Saturday, March 29, 2008

Pure Ridiculousness

I begrudgingly attended a “Pure Romance” party last night (and my single reader wanted me to report back on it). So, here goes:

From the “licker” and “sniffer” hands (“You can sniff your licker, but don’t lick your sniffer”), to the pheromone enhanced lotions and lubes, to throat and butt-numbing creams, to the vibrators that not only vibrate but also twist and twirl and look pretty darn scary … The evening was absolutely ridiculous!

Having an excuse to get the girls together is one thing, but pressuring them to buy sex toys or other enhancers they probably don’t really need (or, dare I say, want) just so that you can get 10% of the sales to “purchase” your own sex toys or other enhancers is something else entirely. Now, I like my cousin very much, but as I told her, I’d much rather stop by, eat, and hang out without the pretense of buying something. First it was “PartyLite” candles, now it’s “Pure Romance” sexual products, tomorrow it will be “Mary Kay” make-up or “Pampered Chef” kitchen supplies.

Enough is enough already!

The “Pure Romance” brochure that I brought home says the following:


As a society, we spend so much time maintaining our homes, our cars, even our lawns—but, ask yourself honestly, when was the last time you maintained your relationship?
To that, I reply:

Do we really need a spinning, whirling, twirling, suction-cupping purple penis to maintain our relationships? What ever happened to conversations with the ones we love? You know, communication and just being comfortable with each other? Personally, I don’t need a measly 4 oz. container of “Dust Me Pink” powder (that costs $13 and tastes like berries!) and an $8 feather duster to have a romantic evening with my husband. A good meal, a back rub, and just cuddling together on the couch can be enough to get me going.

But maybe I’m in the minority. Maybe I’m silly to think that sex without all these extra frills is enough (and not old fashioned or even boring). Maybe I’m really missing out on all the excitement that products like “Nympho Niagra” or “Ex-T-Cee” or “X-Scream” can give me (those are real names, by the way).

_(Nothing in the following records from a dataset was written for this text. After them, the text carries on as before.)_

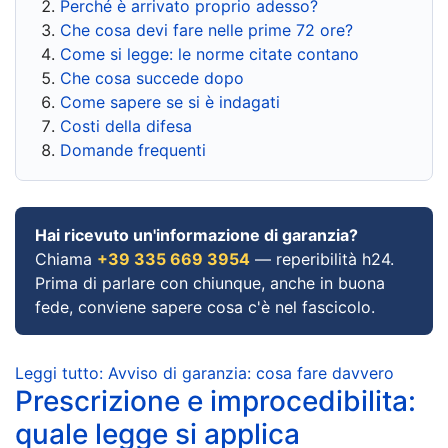
Perché è arrivato proprio adesso?
Che cosa devi fare nelle prime 72 ore?
Come si legge: le norme citate contano
Che cosa succede dopo
Come sapere se si è indagati
Costi della difesa
Domande frequenti
Hai ricevuto un'informazione di garanzia?
Chiama
+39 335 669 3954
— reperibilità h24.
Prima di parlare con chiunque, anche in buona
fede, conviene sapere cosa c'è nel fascicolo.
Leggi tutto: Avviso di garanzia: cosa fare davvero
Prescrizione e improcedibilita:
quale legge si applica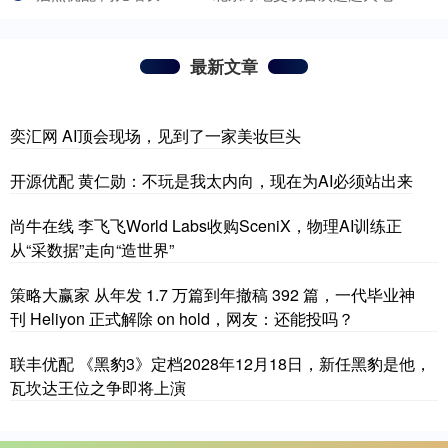
最新文章
奕汇网 AI顶会现场，见到了一家美妆巨头
开源优配 黄仁勋：不玩是我太内向，现在为AI必须站出来
尚牛在线 李飞飞World Labs收购SceniX，物理AI训练正
从“采数据”走向“造世界”
策略大赢家 从年发 1.7 万篇到年撤稿 392 篇，一代毕业神
刊 Heliyon 正式解除 on hold，网友：还能投吗？
联丰优配 《黑豹3》定档2028年12月18日，新任黑豹是他，
瓦坎达王位之争即将上演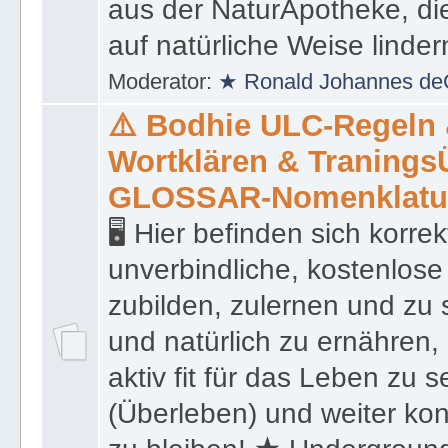
präsentiert eine Liste von
aus der NaturApotheke, di
auf natürliche Weise linder
Moderator:
★ Ronald Johannes de
⚠️ Bodhie ULC-Regeln
Wortklären & Traning
GLOSSAR-Nomenklatu
🖥 Hier befinden sich korre
unverbindliche, kostenlose
zubilden, zulernen und zu 
und natürlich zu ernähren, 
aktiv fit für das Leben zu s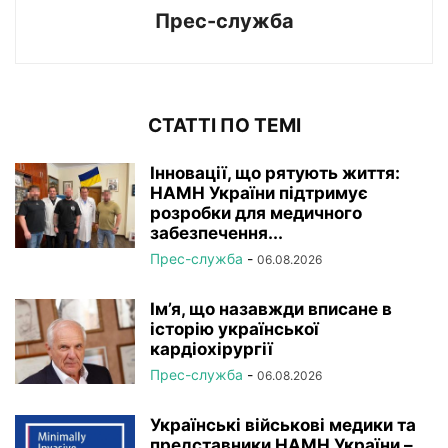
Прес-служба
СТАТТІ ПО ТЕМІ
Інновації, що рятують життя:
НАМН України підтримує
розробки для медичного
забезпечення...
Прес-служба
-
06.08.2026
Ім’я, що назавжди вписане в
історію української
кардіохірургії
Прес-служба
-
06.08.2026
Українські військові медики та
представники НАМН України –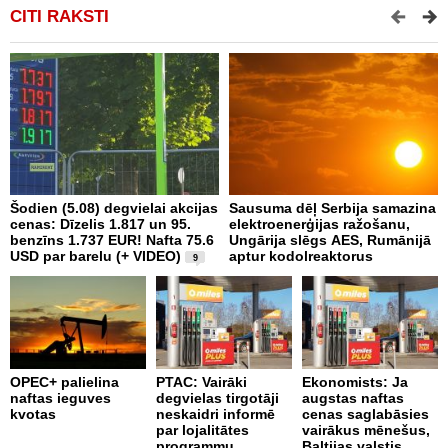
CITI RAKSTI
Šodien (5.08) degvielai akcijas
Sausuma dēļ Serbija samazina
E
cenas: Dīzelis 1.817 un 95.
elektroenerģijas ražošanu,
p
benzīns 1.737 EUR! Nafta 75.6
Ungārija slēgs AES, Rumānijā
d
USD par barelu (+ VIDEO)
aptur kodolreaktorus
9
P
OPEC+ palielina
PTAC: Vairāki
Ekonomists: Ja
n
naftas ieguves
degvielas tirgotāji
augstas naftas
a
kvotas
neskaidri informē
cenas saglabāsies
par lojalitātes
vairākus mēnešus,
programmu
Baltijas valstis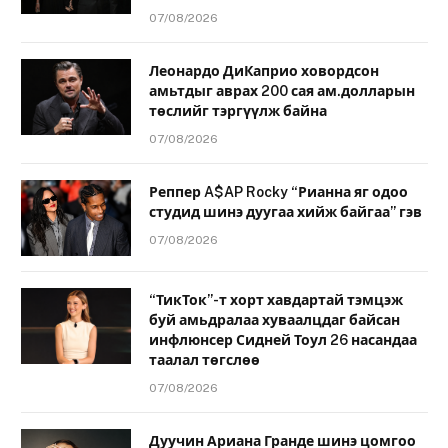
07/08/2026
Леонардо ДиКаприо ховордсон
амьтдыг аврах 200 сая ам.долларын
төслийг тэргүүлж байна
07/08/2026
Реппер A$AP Rocky “Рианна яг одоо
студид шинэ дуугаа хийж байгаа” гэв
07/08/2026
“ТикТок”-т хорт хавдартай тэмцэж
буй амьдралаа хуваалцдаг байсан
инфлюнсер Сидней Тоул 26 насандаа
таалал төгслөө
07/08/2026
Дуучин Ариана Гранде шинэ цомгоо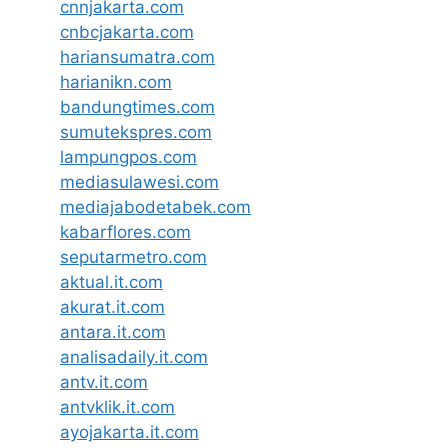
cnnjakarta.com
cnbcjakarta.com
hariansumatra.com
harianikn.com
bandungtimes.com
sumutekspres.com
lampungpos.com
mediasulawesi.com
mediajabodetabek.com
kabarflores.com
seputarmetro.com
aktual.it.com
akurat.it.com
antara.it.com
analisadaily.it.com
antv.it.com
antvklik.it.com
ayojakarta.it.com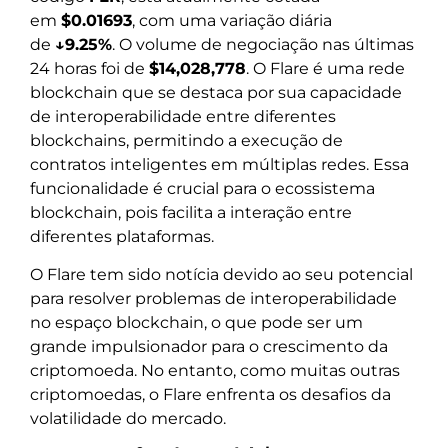
em
$0.01693
, com uma variação diária
de
↓9.25%
. O volume de negociação nas últimas
24 horas foi de
$14,028,778
. O Flare é uma rede
blockchain que se destaca por sua capacidade
de interoperabilidade entre diferentes
blockchains, permitindo a execução de
contratos inteligentes em múltiplas redes. Essa
funcionalidade é crucial para o ecossistema
blockchain, pois facilita a interação entre
diferentes plataformas.
O Flare tem sido notícia devido ao seu potencial
para resolver problemas de interoperabilidade
no espaço blockchain, o que pode ser um
grande impulsionador para o crescimento da
criptomoeda. No entanto, como muitas outras
criptomoedas, o Flare enfrenta os desafios da
volatilidade do mercado.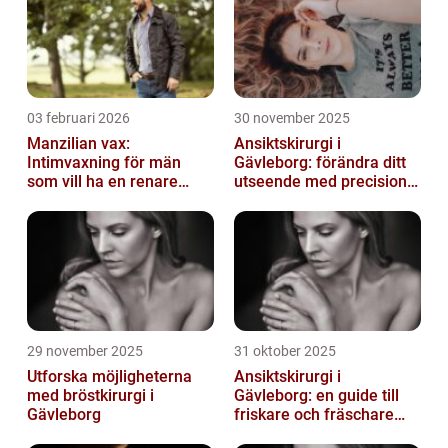
03 februari 2026
30 november 2025
Manzilian vax:
Ansiktskirurgi i
Intimvaxning för män
Gävleborg: förändra ditt
som vill ha en renare
utseende med precision
känsla
och omsorg
29 november 2025
31 oktober 2025
Utforska möjligheterna
Ansiktskirurgi i
med bröstkirurgi i
Gävleborg: en guide till
Gävleborg
friskare och fräschare
utseende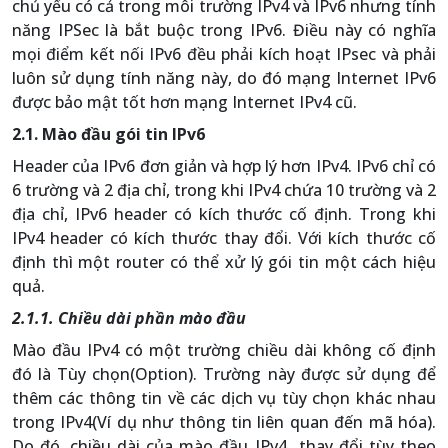
chủ yếu có cả trong môi trường IPv4 và IPv6 nhưng tính
năng IPSec là bắt buộc trong IPv6. Điều này có nghĩa
mọi điểm kết nối IPv6 đều phải kích hoạt IPsec và phải
luôn sử dụng tính năng này, do đó mạng Internet IPv6
được bảo mật tốt hơn mạng Internet IPv4 cũ.
2.1. Mào đầu gói tin IPv6
Header của IPv6 đơn giản và hợp lý hơn IPv4. IPv6 chỉ có
6 trường và 2 địa chỉ, trong khi IPv4 chứa 10 trường và 2
địa chỉ, IPv6 header có kích thước cố định. Trong khi
IPv4 header có kích thước thay đổi. Với kích thước cố
định thì một router có thể xử lý gói tin một cách hiệu
quả.
2.1.1. Chiều dài phần mào đầu
Mào đầu IPv4 có một trường chiều dài không cố định
đó là Tùy chọn(Option). Trường này được sử dụng để
thêm các thông tin về các dịch vụ tùy chọn khác nhau
trong IPv4(Ví dụ như thông tin liên quan đến mã hóa).
Do đó, chiều dài của mào đầu IPv4 thay đổi tùy theo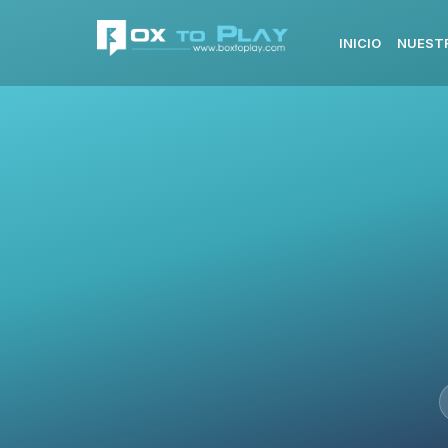
INICIO
NUEST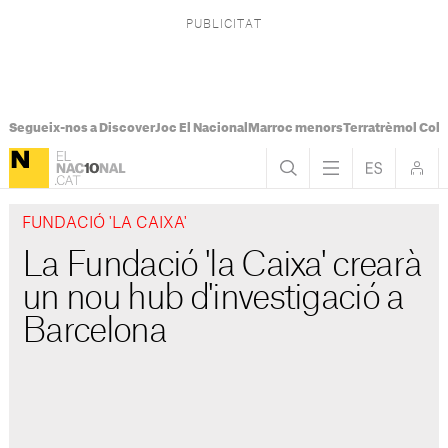
Segueix-nos a Discover
Joc El Nacional
Marroc menors
Terratrèmol Col
FUNDACIÓ 'LA CAIXA'
La Fundació 'la Caixa' crearà
un nou hub d'investigació a
Barcelona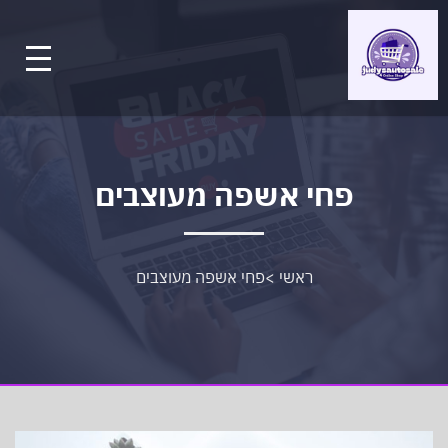
פחי אשפה מעוצבים
ראשי
>
פחי אשפה מעוצבים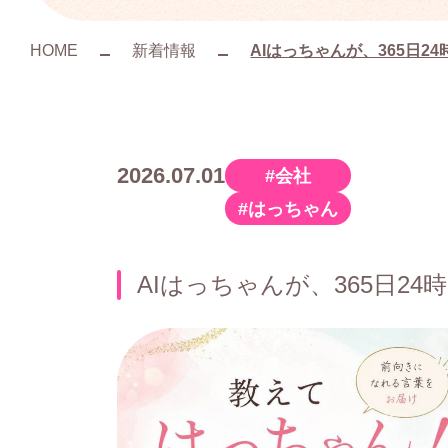
HOME
新着情報
AIはっちゃんが、365日
2026.07.01
会社
カ
はっちゃん
テ
ゴ
AIはっちゃんが、365日
リ
ー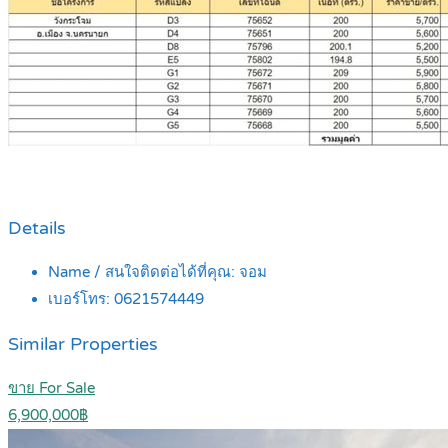
Details
Name / สนใจติดต่อได้ที่คุณ:
จอม
เบอร์โทร:
0621574449
Similar Properties
ขาย For Sale
6,900,000฿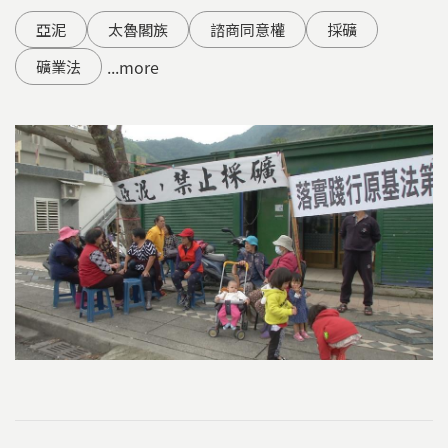
亞泥
太魯閣族
諮商同意權
採礦
...more
礦業法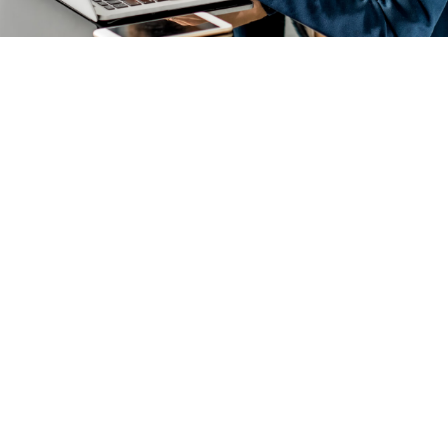
極
無
全
輕
致
縫
國
鬆
速
集
覆
部
度
成
蓋
署
與
澳世
覆蓋
由澳
穩
網絡
全澳
世網
定
的企
各大
絡專
性
業級
城市
家全
網絡
及周
程管
告別
配備
邊地
理安
網絡
專業
區。
裝過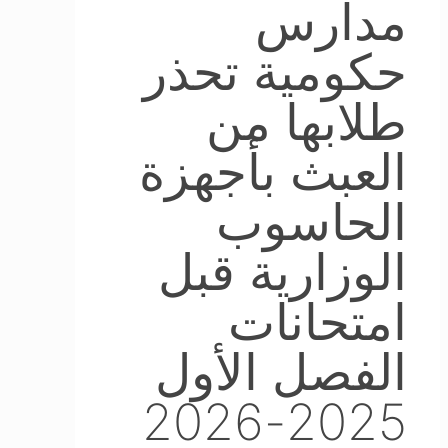
مدارس
حكومية تحذر
طلابها من
العبث بأجهزة
الحاسوب
الوزارية قبل
امتحانات
الفصل الأول
2025-2026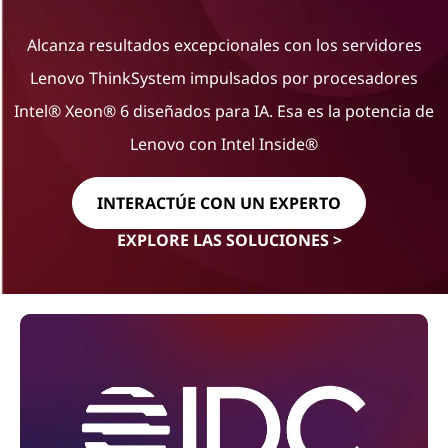
Alcanza resultados excepcionales con los servidores
Lenovo ThinkSystem impulsados por procesadores
Intel® Xeon® 6 diseñados para IA. Esa es la potencia de
Lenovo con Intel Inside®
INTERACTÚE CON UN EXPERTO
EXPLORE LAS SOLUCIONES >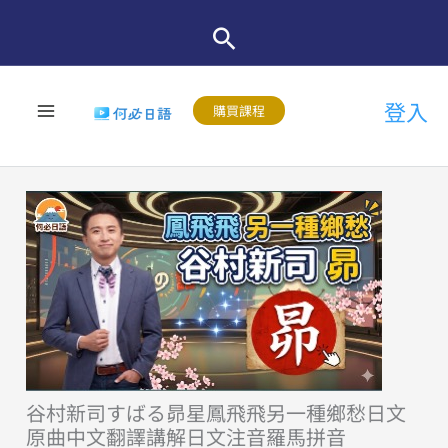
跳
至
主
登入
要
購買課程
內
容
谷村新司すばる昴星鳳飛飛另一種鄉愁日文
原曲中文翻譯講解日文注音羅馬拼音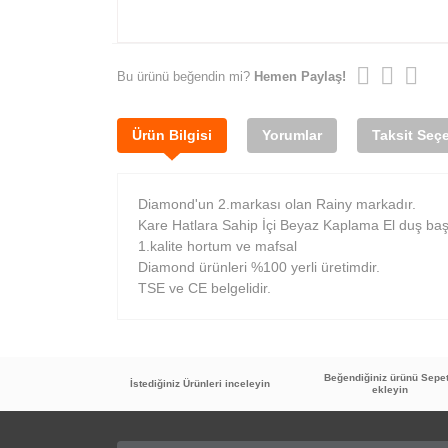
Bu ürünü beğendin mi?
Hemen Paylaş!
Ürün Bilgisi
Yorumlar
Taksit Seçe
Diamond'un 2.markası olan Rainy markadır.
Kare Hatlara Sahip İçi Beyaz Kaplama El duş baş
1.kalite hortum ve mafsal
Diamond ürünleri %100 yerli üretimdir.
TSE ve CE belgelidir.
Beğendiğiniz ürünü Sepe
İstediğiniz Ürünleri inceleyin
ekleyin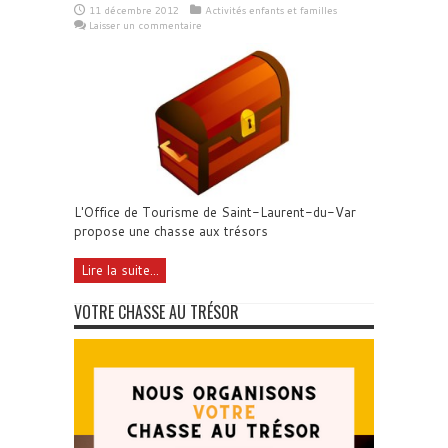
11 décembre 2012
Activités enfants et familles
Laisser un commentaire
L'Office de Tourisme de Saint-Laurent-du-Var
propose une chasse aux trésors
Lire la suite...
VOTRE CHASSE AU TRÉSOR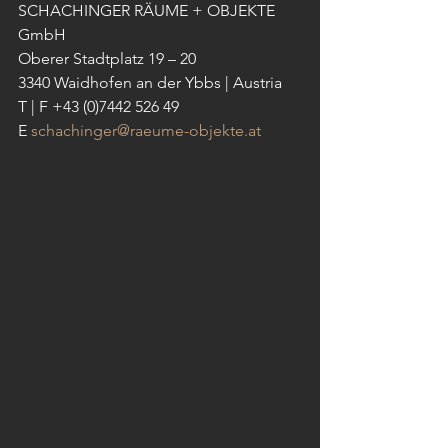
SCHACHINGER RÄUME + OBJEKTE 
GmbH
Oberer Stadtplatz 19 – 20
3340 Waidhofen an der Ybbs | Austria
T | F +43 (0)7442 526 49
E 
schachinger@raeume-objekte.at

Somehow, I don’t think that I am.

So, there you have it, my report on the “Pure Romance” party. Yes, I enjoyed spending time with "the girls" and I got a good laugh at some of the corny product names … But maybe I should have gone completely wild and splurged for the $150 dollar “Love Swing.”

If my marriage falls apart in the next couple of months, I guess I’ll know why. ;)

1 comment:

Lucky said...

I TOLD you to buy the love swing! This was a great post! Thanks for humoring me!